Abstract

Abstract The lower Claiborne section and its units discussed and illustrated here, of Lutetian age - middle Eocene (Figure 1), are recognized as a series of marine shelf, marginal marine, and deltaic-strandline deposits. Regional closely-spaced well-log cross-sections extending for almost 500 miles from south Texas to eastern Louisiana updip of the Claiborne shelf margins clearly show the regional stratigraphic architecture along depositional strike from southeast-central Texas through east-central Louisiana (Ewing, 1994; Ewing and Vincent, 1997). The obvious internal forms when viewing the lower Claiborne at such great scale are large, very-low-angle, sigmoidal clinoform sets delineated by regional flooding surfaces (see Figure 2 below). The flooding surfaces (FS) are depicted as the flat to sigmoidal lines seen in that cross-sectional diagram - major FS's shown by heavier lines; lesser FS's by thin and/or dashed lines.

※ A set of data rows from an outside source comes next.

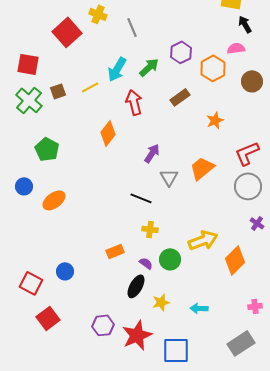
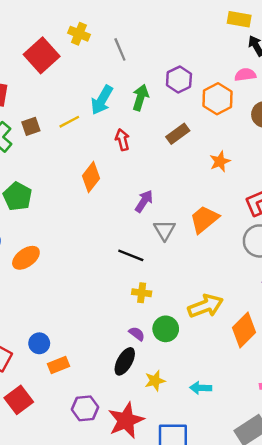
green arrow: (149, 67) -> (140, 98), turned -30
red arrow: (134, 102) -> (122, 140), size x0.7
orange rectangle: (115, 251) -> (58, 365), moved

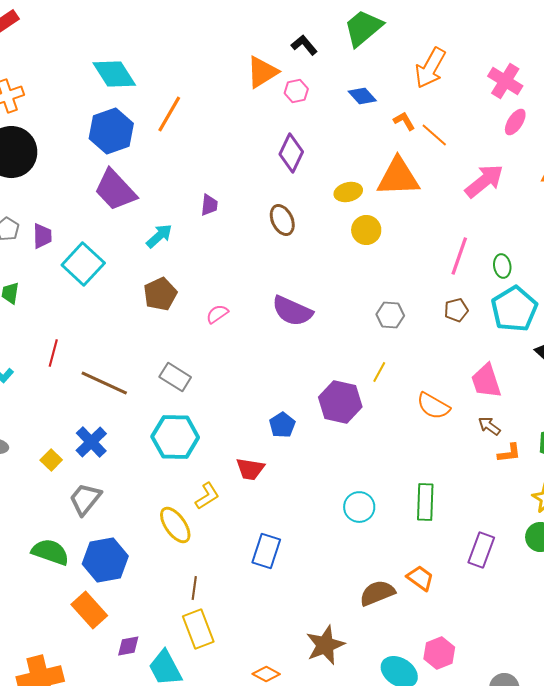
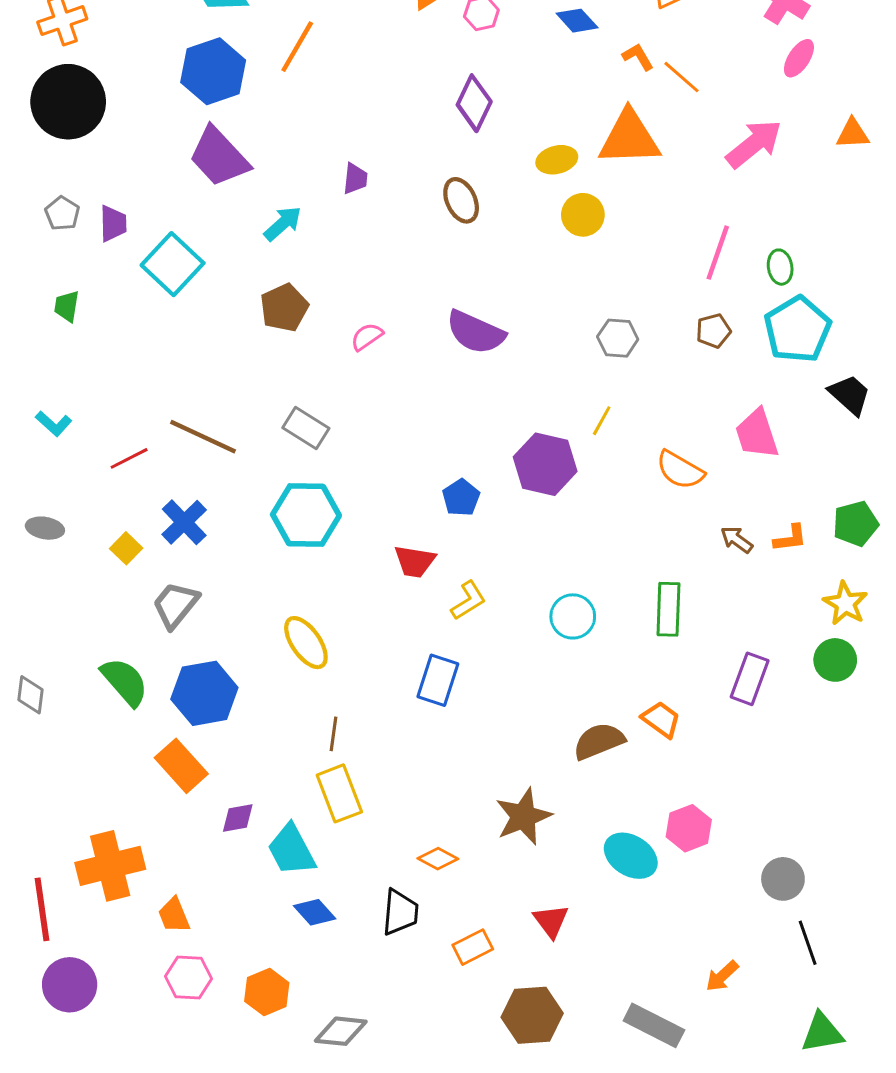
red line: (53, 353) -> (129, 458), moved, turned 48
brown arrow: (489, 426) -> (737, 540), moved
yellow L-shape: (207, 496) -> (468, 601), moved
green semicircle: (50, 552) -> (125, 682), turned 30

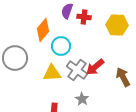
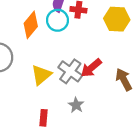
cyan circle: (61, 46) -> (57, 20), moved
yellow triangle: (52, 73) -> (41, 75), turned -36

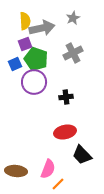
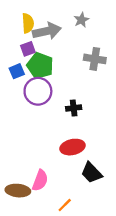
gray cross: (73, 53) -> (95, 59), moved, turned 36
pink semicircle: (48, 169) -> (40, 180), moved

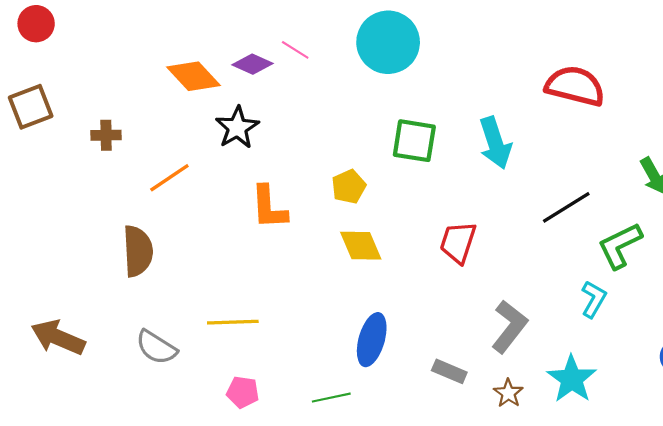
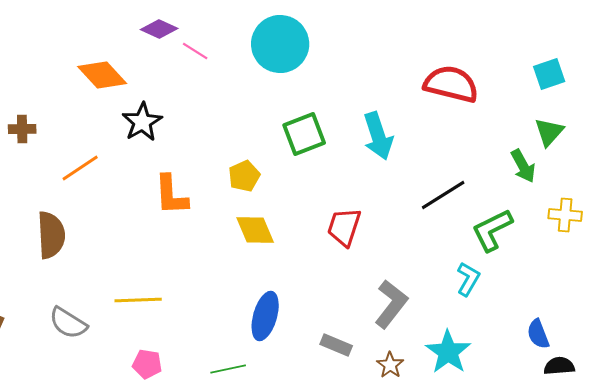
purple diamond: (253, 64) -> (159, 29), moved
green square: (414, 141) -> (304, 134), turned -30

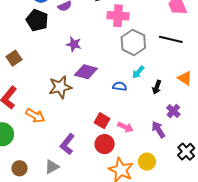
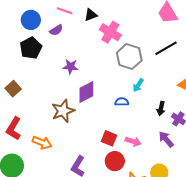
pink cross: (118, 16) -> (110, 32), turned 35
black pentagon: (37, 20) -> (31, 48), turned 30
black line: (171, 39) -> (166, 48), turned -35
purple diamond: (86, 72) -> (86, 92), turned -35
black arrow: (157, 87) -> (161, 108), moved

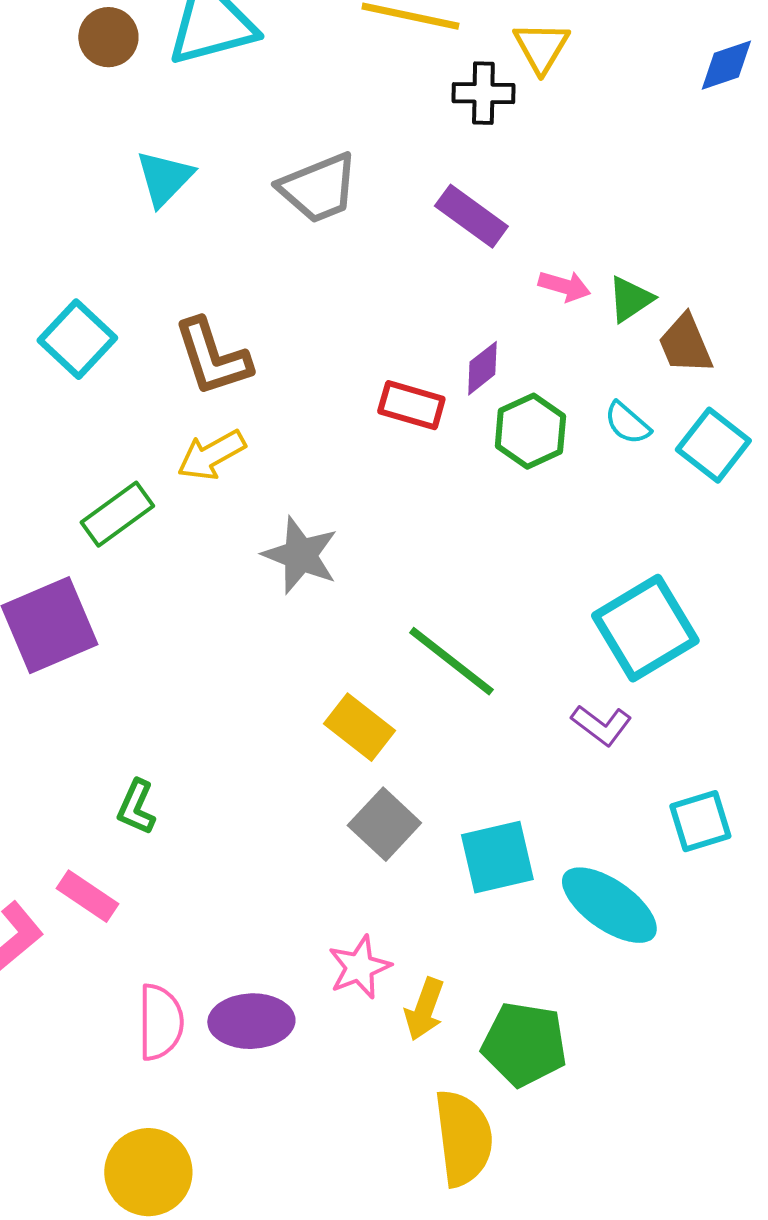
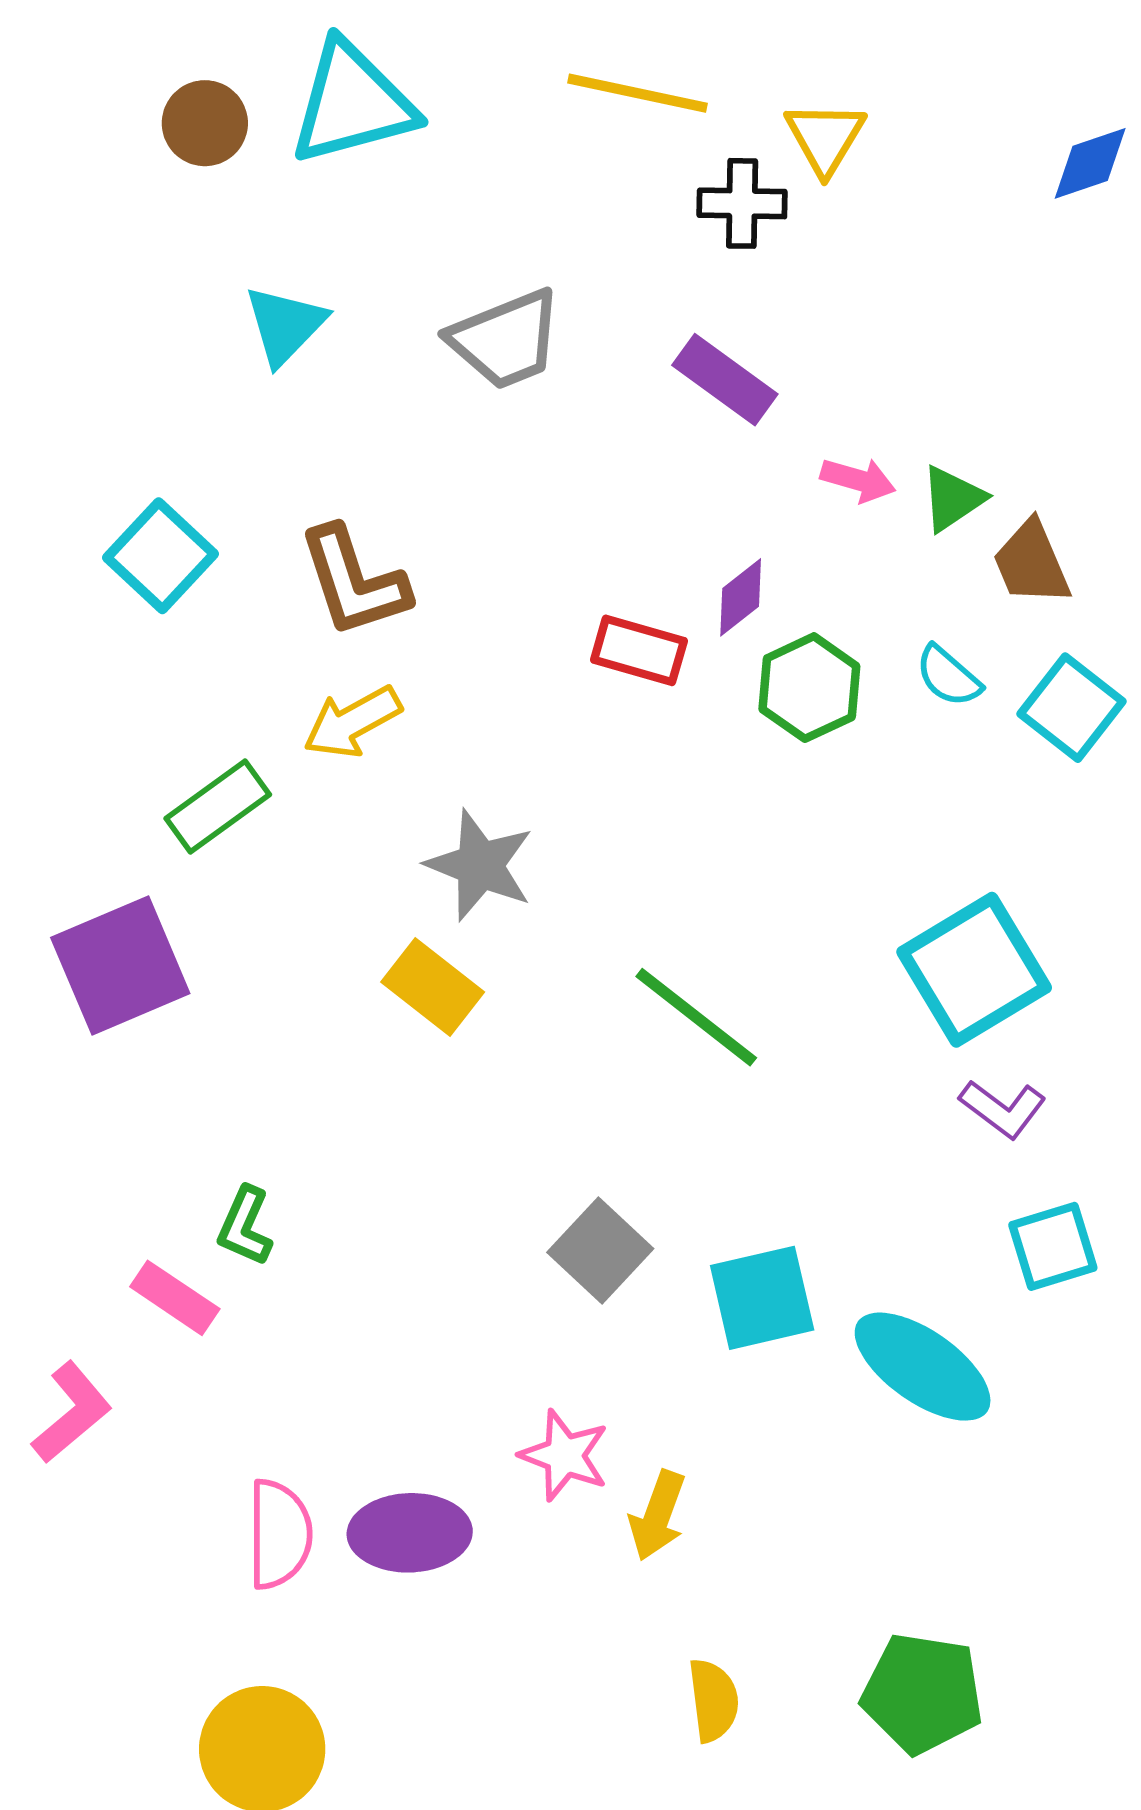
purple L-shape: (601, 725) -> (1003, 1109), moved
yellow rectangle: (359, 727) -> (433, 987), moved
pink rectangle: (87, 896) -> (175, 1298), moved
pink star: (359, 967) -> (564, 1455), turned -30
green pentagon: (524, 1044) -> (923, 1693), moved
yellow semicircle: (463, 1138) -> (713, 1700), size x0.6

These large downlaps are roughly oriented from NW to SE across coastal Texas and into central Louisiana demonstrating the time-transgressive nature of the entire lower Claiborne - the downlaps proceed from oldest to youngest coming from west to east. (Contrast with Perkins and Hobday, 1980, and Fisher, 1964.) Basin analysis and subsurface exploration rely on the identification of genetic units (or sequences) because they are time-bounded units which unite all of the co-occurring processes and their resulting deposits. Genetic stratigraphic units are defined and bounded by key flooding surfaces which approximate time lines (genetic sequences of Galloway, 1989a, b). These units, combining progradational and transgressive elements, have the advantage of being bounded by surfaces which - on the shelf, at least - are continuous, are easy to recognize, have associated biozonations, and are verifiably correlatable on well logs. Unconformities which may be detectable in up-dip positions in these dynamic basin-margin settings are, for all practical purposes, difficult-to-impossible to find in the down-dip (conformable?) portions of these units and for simplicity's sake are not shown on the accompanying cross-section (Fig. 2).